Try it:
For each entry, return the text exactly and omit any image.
:: Supplied material
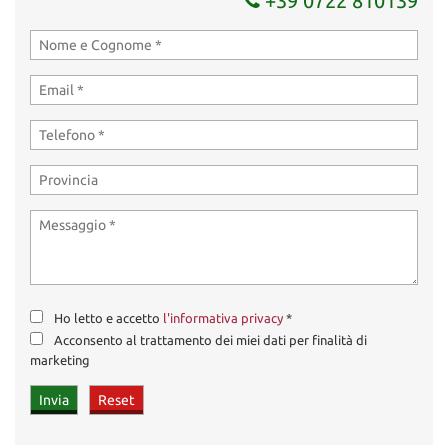
+39 0722 810139
Ho letto e accetto
l'informativa privacy
*
Acconsento al trattamento dei miei dati per finalità di
marketing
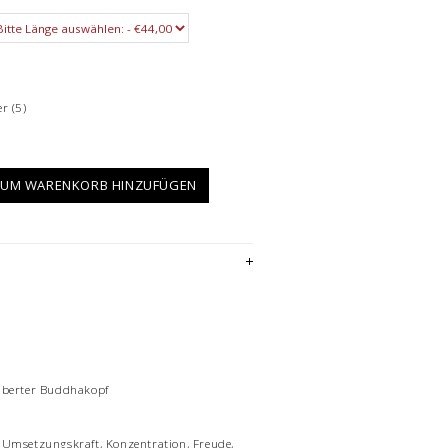
er
(5)
UM WARENKORB HINZUFÜGEN
ilberter Buddhakopf
 Umsetzungskraft, Konzentration, Freude,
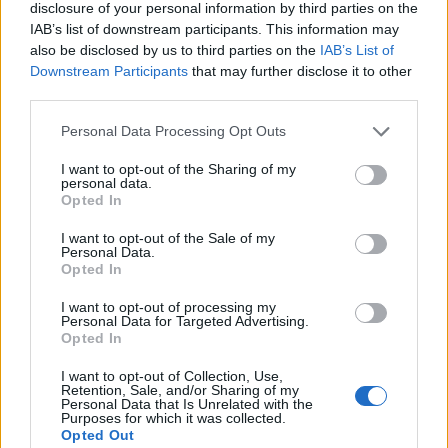
disclosure of your personal information by third parties on the
άμυνα και την εξωστρέφεια. Οι διεθνείς συνεργασίες που
IAB’s list of downstream participants. This information may
έχουν ήδη δρομολογηθεί δημιουργούν τις προϋποθέσεις
also be disclosed by us to third parties on the
IAB’s List of
ώστε τα ελληνικά ναυπηγεία να αποκτήσουν εκ νέου
Downstream Participants
that may further disclose it to other
σημαντική θέση στον παγκόσμιο χάρτη, μετατρέποντας έναν
third parties.
παραδοσιακό κλάδο της οικονομίας σε μοχλό ανάπτυξης για
Personal Data Processing Opt Outs
τις επόμενες δεκαετίες.
I want to opt-out of the Sharing of my
personal data.
Opted In
I want to opt-out of the Sale of my
Personal Data.
ΕΛΛΗΝΙΚΑ ΝΑΥΠΗΓΕΙΑ
Opted In
ΔΙΕΘΝΕΙΣ ΣΥΝΕΡΓΑΣΙΕΣ
I want to opt-out of processing my
Personal Data for Targeted Advertising.
Opted In
I want to opt-out of Collection, Use,
Retention, Sale, and/or Sharing of my
Personal Data that Is Unrelated with the
Purposes for which it was collected.
Opted Out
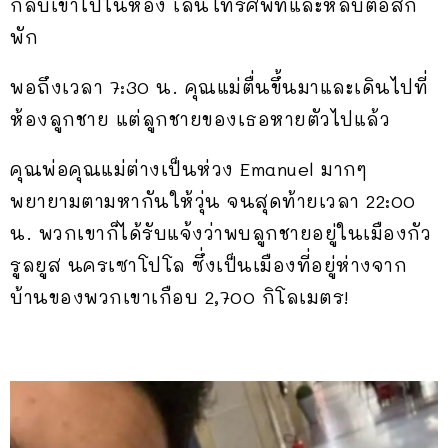
กลับเข้าไปในห้อง เล่นโทรศัพท์และหลับต่อสัก
พัก
พอถึงเวลา 7:30 น. คุณแม่ตื่นขึ้นมาและเดินไปที่
ห้องลูกชาย แต่ลูกชายของเธอหายตัวไปแล้ว
คุณพ่อคุณแม่ต่างเป็นห่วง Emanuel มากๆ
พยายามตามหากันให้วุ่น จนสุดท้ายเวลา 22:00
น. พวกเขาก็ได้รับแจ้งว่าพบลูกชายอยู่ในเมืองกัว
รูลยูส นครเซาโปโล ซึ่งเป็นเมืองที่อยู่ห่างจาก
บ้านของพวกเขาเกือบ 2,700 กิโลเมตร!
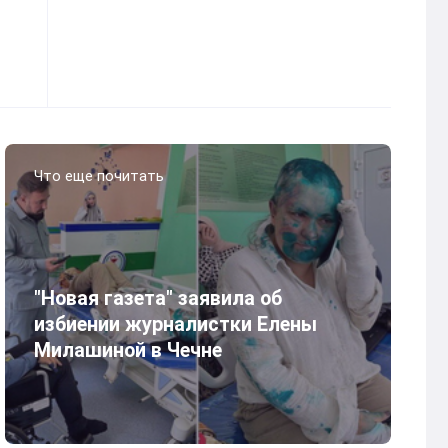
Что еще почитать
"Новая газета" заявила об
избиении журналистки Елены
Милашиной в Чечне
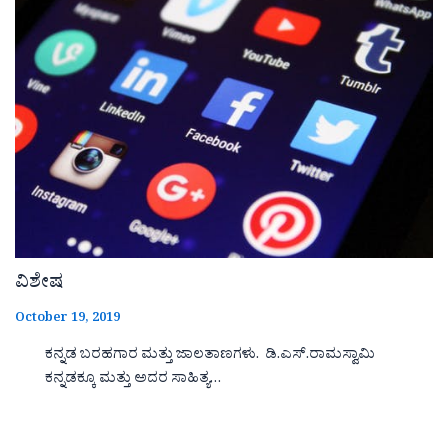
ವಿಶೇಷ
October 19, 2019
ಕನ್ನಡ ಬರಹಗಾರ ಮತ್ತು ಜಾಲತಾಣಗಳು. ಡಿ.ಎಸ್.ರಾಮಸ್ವಾಮಿ
ಕನ್ನಡಕ್ಕೂ ಮತ್ತು ಅದರ ಸಾಹಿತ್ಯ…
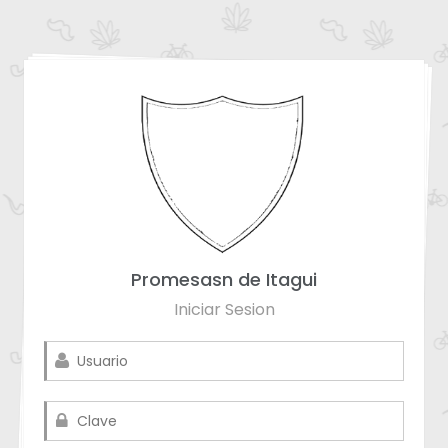
Promesasn de Itagui
Iniciar Sesion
::::
Expected output:
+39 0722 810139
Ho letto e accetto
l'informativa privacy
*
Acconsento al trattamento dei miei dati per finalità di
marketing
er
(5)
UM WARENKORB HINZUFÜGEN
ilberter Buddhakopf
 Umsetzungskraft, Konzentration, Freude,
disclosure of your personal information by third parties on the
άμυνα και την εξωστρέφεια. Οι διεθνείς συνεργασίες που
IAB’s list of downstream participants. This information may
έχουν ήδη δρομολογηθεί δημιουργούν τις προϋποθέσεις
also be disclosed by us to third parties on the
IAB’s List of
ώστε τα ελληνικά ναυπηγεία να αποκτήσουν εκ νέου
Downstream Participants
that may further disclose it to other
σημαντική θέση στον παγκόσμιο χάρτη, μετατρέποντας έναν
third parties.
παραδοσιακό κλάδο της οικονομίας σε μοχλό ανάπτυξης για
Personal Data Processing Opt Outs
τις επόμενες δεκαετίες.
I want to opt-out of the Sharing of my
personal data.
Opted In
I want to opt-out of the Sale of my
Personal Data.
ΕΛΛΗΝΙΚΑ ΝΑΥΠΗΓΕΙΑ
Opted In
ΔΙΕΘΝΕΙΣ ΣΥΝΕΡΓΑΣΙΕΣ
I want to opt-out of processing my
Personal Data for Targeted Advertising.
Opted In
I want to opt-out of Collection, Use,
Retention, Sale, and/or Sharing of my
Personal Data that Is Unrelated with the
Purposes for which it was collected.
Opted Out
กลับเข้าไปในห้อง เล่นโทรศัพท์และหลับต่อสัก
พัก
พอถึงเวลา 7:30 น. คุณแม่ตื่นขึ้นมาและเดินไปที่
ห้องลูกชาย แต่ลูกชายของเธอหายตัวไปแล้ว
คุณพ่อคุณแม่ต่างเป็นห่วง Emanuel มากๆ
พยายามตามหากันให้วุ่น จนสุดท้ายเวลา 22:00
น. พวกเขาก็ได้รับแจ้งว่าพบลูกชายอยู่ในเมืองกัว
รูลยูส นครเซาโปโล ซึ่งเป็นเมืองที่อยู่ห่างจาก
บ้านของพวกเขาเกือบ 2,700 กิโลเมตร!
Что еще почитать
"Новая газета" заявила об
избиении журналистки Елены
Милашиной в Чечне
ವಿಶೇಷ
October 19, 2019
ಕನ್ನಡ ಬರಹಗಾರ ಮತ್ತು ಜಾಲತಾಣಗಳು. ಡಿ.ಎಸ್.ರಾಮಸ್ವಾಮಿ
ಕನ್ನಡಕ್ಕೂ ಮತ್ತು ಅದರ ಸಾಹಿತ್ಯ…
Promesasn de Itagui
Iniciar Sesion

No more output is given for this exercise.